WORK INSTRUCTIONS: Pull out every line below containing the word "letter".

RAW DATA:
•••••

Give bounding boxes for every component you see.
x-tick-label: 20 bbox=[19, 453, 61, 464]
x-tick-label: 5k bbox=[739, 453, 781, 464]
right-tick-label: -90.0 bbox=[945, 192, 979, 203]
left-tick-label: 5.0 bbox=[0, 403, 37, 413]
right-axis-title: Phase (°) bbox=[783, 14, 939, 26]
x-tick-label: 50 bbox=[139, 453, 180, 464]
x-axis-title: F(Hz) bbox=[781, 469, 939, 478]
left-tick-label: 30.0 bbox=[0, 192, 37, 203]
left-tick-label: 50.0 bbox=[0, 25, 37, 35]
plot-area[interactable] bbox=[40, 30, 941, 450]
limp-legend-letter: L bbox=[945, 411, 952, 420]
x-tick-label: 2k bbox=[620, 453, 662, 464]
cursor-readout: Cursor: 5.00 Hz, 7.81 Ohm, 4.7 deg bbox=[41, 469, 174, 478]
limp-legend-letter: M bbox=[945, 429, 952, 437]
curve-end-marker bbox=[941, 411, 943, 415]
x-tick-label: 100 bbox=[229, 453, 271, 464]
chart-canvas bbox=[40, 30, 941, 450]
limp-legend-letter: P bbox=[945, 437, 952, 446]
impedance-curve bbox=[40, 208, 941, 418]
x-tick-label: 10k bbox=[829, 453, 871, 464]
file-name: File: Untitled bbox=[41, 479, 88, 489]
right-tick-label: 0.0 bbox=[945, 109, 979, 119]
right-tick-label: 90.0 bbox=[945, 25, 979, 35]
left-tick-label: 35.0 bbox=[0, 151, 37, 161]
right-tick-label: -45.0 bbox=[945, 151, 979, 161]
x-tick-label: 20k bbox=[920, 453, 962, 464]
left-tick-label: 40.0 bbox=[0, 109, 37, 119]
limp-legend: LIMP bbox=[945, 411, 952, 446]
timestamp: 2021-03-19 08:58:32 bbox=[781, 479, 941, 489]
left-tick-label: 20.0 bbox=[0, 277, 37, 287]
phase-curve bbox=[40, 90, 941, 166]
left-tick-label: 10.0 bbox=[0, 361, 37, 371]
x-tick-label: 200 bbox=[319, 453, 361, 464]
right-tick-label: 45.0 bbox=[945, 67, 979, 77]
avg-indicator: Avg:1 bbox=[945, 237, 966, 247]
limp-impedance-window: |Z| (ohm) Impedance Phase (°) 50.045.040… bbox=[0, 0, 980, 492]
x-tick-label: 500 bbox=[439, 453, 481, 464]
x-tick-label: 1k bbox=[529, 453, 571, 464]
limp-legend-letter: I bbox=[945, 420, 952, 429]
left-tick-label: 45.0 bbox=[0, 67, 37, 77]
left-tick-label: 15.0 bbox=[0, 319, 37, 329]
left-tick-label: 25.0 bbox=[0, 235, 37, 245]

•••••

ANSWER SPACE:
limp-legend-letter: L bbox=[945, 411, 952, 420]
limp-legend-letter: M bbox=[945, 429, 952, 437]
limp-legend-letter: P bbox=[945, 437, 952, 446]
limp-legend-letter: I bbox=[945, 420, 952, 429]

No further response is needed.